## Activity
The pictures in the listing below are to be skipped, while the lines between the line holding "Desired condition" and the line holding "随着法治社会的到来，日常生活中处处离不开法律，人们", inclusive, are to be output exactly.

★ ★ ★ ★

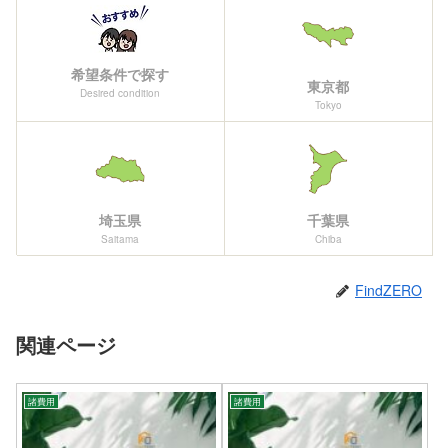
希望条件で探す
東京都
Desired condition
Tokyo
埼玉県
千葉県
Saitama
Chiba
FindZERO
関連ページ
諸費用
諸費用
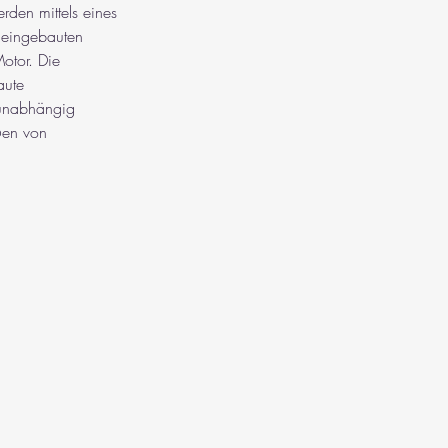
den mittels eines 
 eingebauten 
otor. Die 
aute 
runabhängig 
ßen von 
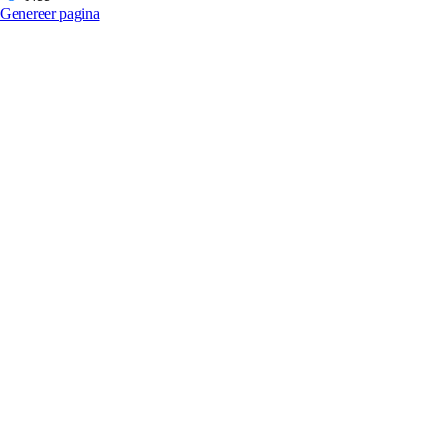
Genereer pagina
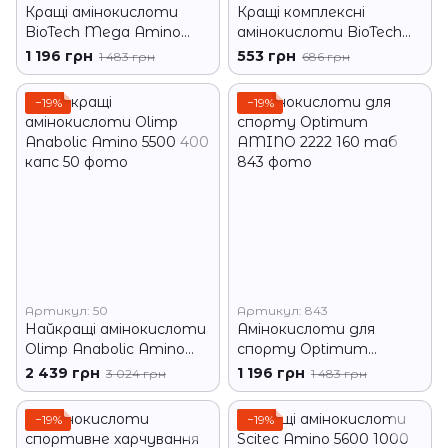
Кращі амінокислоти
Кращі комплексні
BioTech Mega Amino
амінокислоти BioTech
3200 300 табл
Mega Amino 3200 100
1 196 грн
553 грн
1 483 грн
686 грн
таб
−19%
−19%
Артикул: 50
Артикул: 843
Найкращі амінокислоти
Амінокислоти для
Olimp Anabolic Amino
спорту Optimum
5500 400 капс
AMINO 2222 160 таб
2 439 грн
1 196 грн
3 024 грн
1 483 грн
−19%
−19%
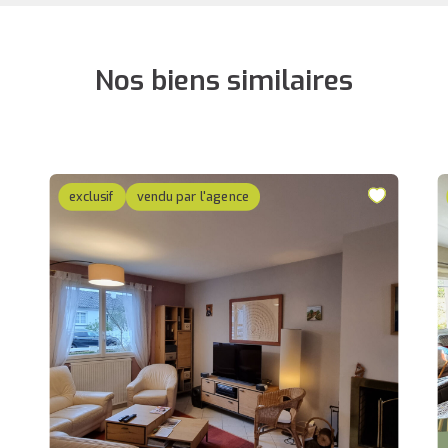
Nos biens similaires
exclusif
vendu par l'agence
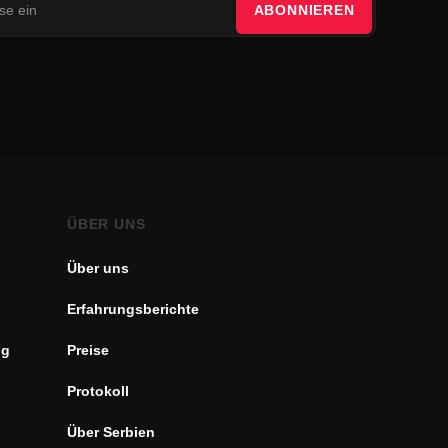
ABONNIEREN
ÜBER UNS
Über uns
Erfahrungsberichte
ng
Preise
Protokoll
Über Serbien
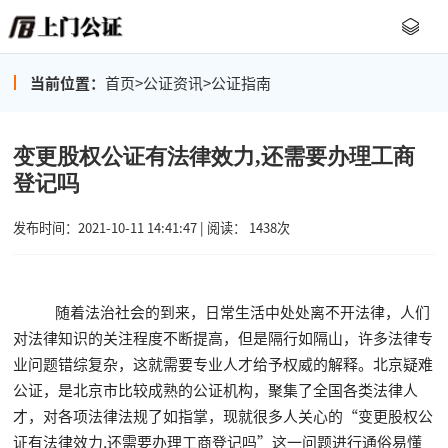
当前位置：
首页
>
公证资讯
>
公证指南
变更股权公证有法律效力,还需要办理工商
登记吗
发布时间：2021-10-11 14:41:47 | 阅读： 1438次
随着法治社会的到来，日常生活中处处离不开法律，人们
对法律知识的关注程度不断提高，但是隔行如隔山，许多法律专
业问题错综复杂，这就需要专业人才给予权威的解释。北京疑难
公证，是北京市比较成熟的公证机构，聚集了全国各类法律人
才，对各项法律法规了如指掌，现就很多人关心的“变更股权公
证有法律效力,还需要办理工商登记吗”这一问题进行通俗易懂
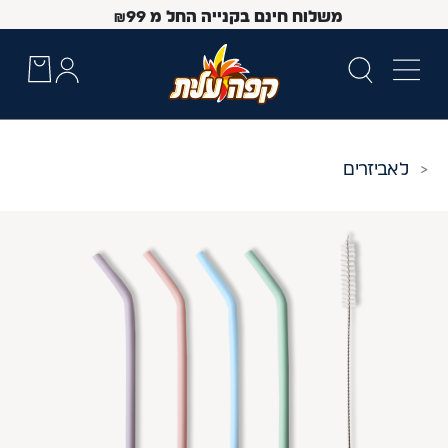
משלוח חינם בקנייה החל מ
99
₪
אביזרים
 Up and Down arrow keys to navigate search results.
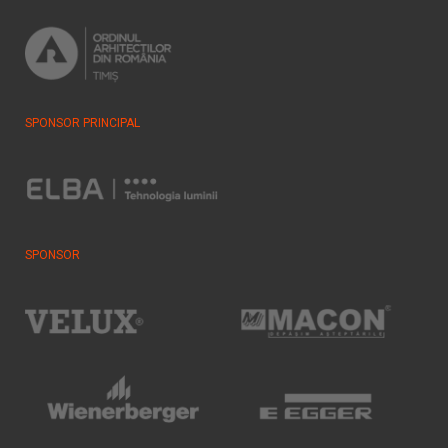
SPONSOR PRINCIPAL
SPONSOR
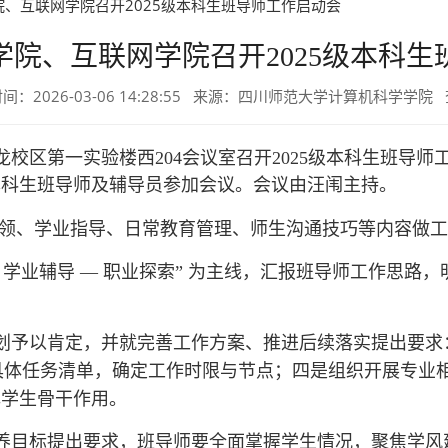
院、互联网学院召开2025级本科生班导师工作启动会
学院、互联网学院召开2025级本科
间：2026-03-06 14:28:55 来源：四川师范大学计算机科学学院
龙校区第一实验楼西204会议室召开2025级本科生班导
级本科生班导师及辅导员参加会议。会议由汪闱主持。
想引领、学业指导、日常教育管理、师生沟通技巧等内容
做
工
 学业辅导 — 职业探索” 为主线，汇报班导师工作思路，明确 
划予以肯定，并就完善工作方案、推进后续落实提出要求
确具体任务清单，确定工作时限与节点；四是组织开展专业
挥学生骨干作用。
养目标提出要求，班导师要全面掌握学生情况，聚焦学风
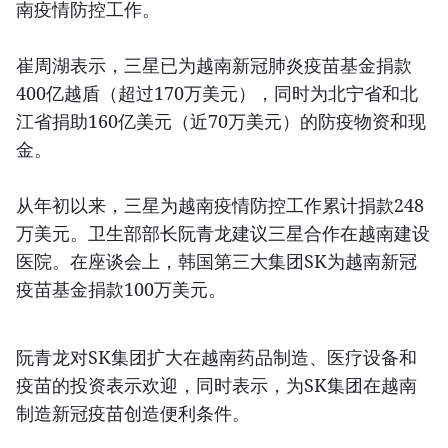
南疫情防控工作。
崔周湖表示，三星已为越南新冠肺炎疫苗基金捐款
400亿越盾（超过170万美元），同时为北宁省和北
江省捐助160亿美元（近70万美元）的防疫物资和现
金。
从年初以来，三星为越南疫情防控工作累计捐款248
万美元。卫生部部长阮青龙建议三星合作在越南建设
医院。在座谈会上，韩国第三大集团SK为越南新冠
疫苗基金捐款100万美元。
阮青龙对SK集团扩大在越南药品制造、医疗设备和
疫苗的投资表示欢迎，同时表示，为SK集团在越南
制造新冠疫苗创造便利条件。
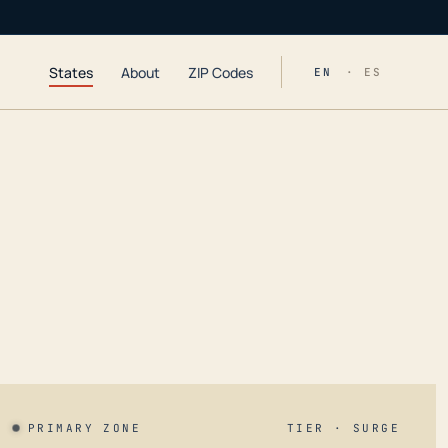
States
About
ZIP Codes
EN
· ES
PRIMARY ZONE
TIER · SURGE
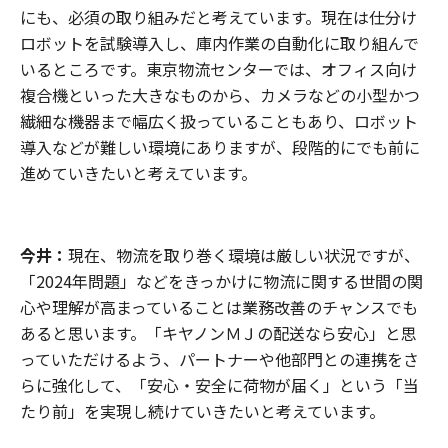
にも、必須の取り組みだと考えています。現在は仕分け
ロボットを試験導入し、庫内作業の自動化に取り組んで
いるところです。東京物流センターでは、オフィス向け
複合機といった大きなものから、カメラなどの小型かつ
繊細な機器まで幅広く扱っていることもあり、ロボット
導入などが難しい環境にありますが、段階的にでも前に
進めていきたいと考えています。
今井：
現在、物流を取り巻く環境は厳しい状況ですが、
「2024年問題」などをきっかけに物流に関する世間の関
心や理解が高まっていることは業務改善のチャンスでも
あると思います。「キヤノンＭＪの配送なら安心」と思
っていただけるよう、パートナーや他部門との連携をさ
らに強化して、「安心・安全に荷物が届く」という「当
たり前」を実現し続けていきたいと考えています。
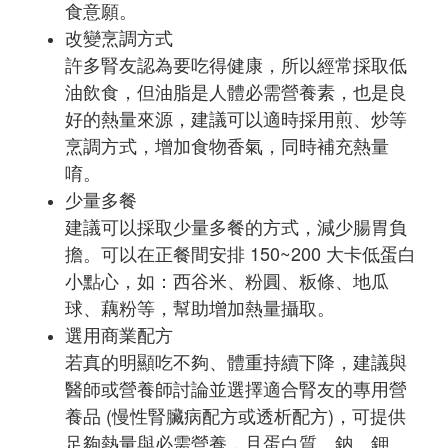
食意願。
改變烹調方式
許多腎友認為要吃得健康，所以經常採取低
油飲食，但油脂是人體必需營養素，也是良
好的熱量來源，建議可以適時採用煎、炒等
烹調方式，增加食物香氣，同時補充熱量
唷。
少量多餐
建議可以採取少量多餐的方式，減少腸胃負
擔。可以在正餐間安排 150~200 大卡低蛋白
小點心，如：西谷米、粉圓、粄條、地瓜
球、藕粉等，幫助增加熱量攝取。
選用商業配方
若真的明顯吃不夠、體重持續下降，建議與
醫師或營養師討論並選擇適合腎友的專用營
養品 (慢性腎臟病配方或透析配方)，可提供
足夠熱量與必需營養，且蛋白質、鈉、鉀、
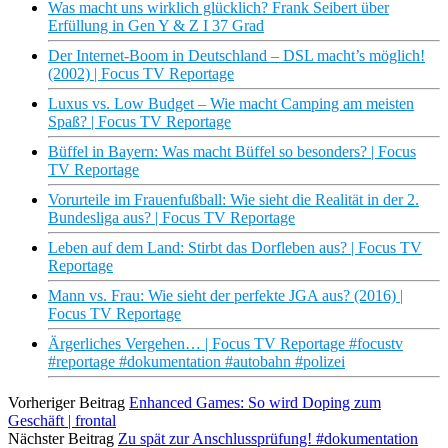
Was macht uns wirklich glücklich? Frank Seibert über
Erfüllung in Gen Y & Z I 37 Grad
Der Internet-Boom in Deutschland – DSL macht’s möglich!
(2002) | Focus TV Reportage
Luxus vs. Low Budget – Wie macht Camping am meisten
Spaß? | Focus TV Reportage
Büffel in Bayern: Was macht Büffel so besonders? | Focus
TV Reportage
Vorurteile im Frauenfußball: Wie sieht die Realität in der 2.
Bundesliga aus? | Focus TV Reportage
Leben auf dem Land: Stirbt das Dorfleben aus? | Focus TV
Reportage
Mann vs. Frau: Wie sieht der perfekte JGA aus? (2016) |
Focus TV Reportage
Ärgerliches Vergehen… | Focus TV Reportage #focustv
#reportage #dokumentation #autobahn #polizei
Vorheriger Beitrag
Enhanced Games: So wird Doping zum
Geschäft | frontal
Nächster Beitrag
Zu spät zur Anschlussprüfung! #dokumentation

★ ★ ★ ★

## Reply
Desired condition
Tokyo
埼玉県
千葉県
Saitama
Chiba
FindZERO
関連ページ
諸費用
諸費用
den mittels eines 
 eingebauten 
otor. Die 
aute 
runabhängig 
ßen von 
Genereer pagina
Кращі амінокислоти
Кращі комплексні
BioTech Mega Amino
амінокислоти BioTech
3200 300 табл
Mega Amino 3200 100
1 196 грн
553 грн
1 483 грн
686 грн
таб
−19%
−19%
Артикул: 50
Артикул: 843
Найкращі амінокислоти
Амінокислоти для
Olimp Anabolic Amino
спорту Optimum
5500 400 капс
AMINO 2222 160 таб
2 439 грн
1 196 грн
3 024 грн
1 483 грн
−19%
−19%
Nos biens similaires
exclusif
vendu par l'agence
ABONNIEREN
ÜBER UNS
Über uns
Erfahrungsberichte
ng
Preise
Protokoll
Über Serbien
当前位置：
首页
>
公证资讯
>
公证指南
变更股权公证有法律效力,还需要办理工商
登记吗
发布时间：2021-10-11 14:41:47 | 阅读： 1438次
随着法治社会的到来，日常生活中处处离不开法律，人们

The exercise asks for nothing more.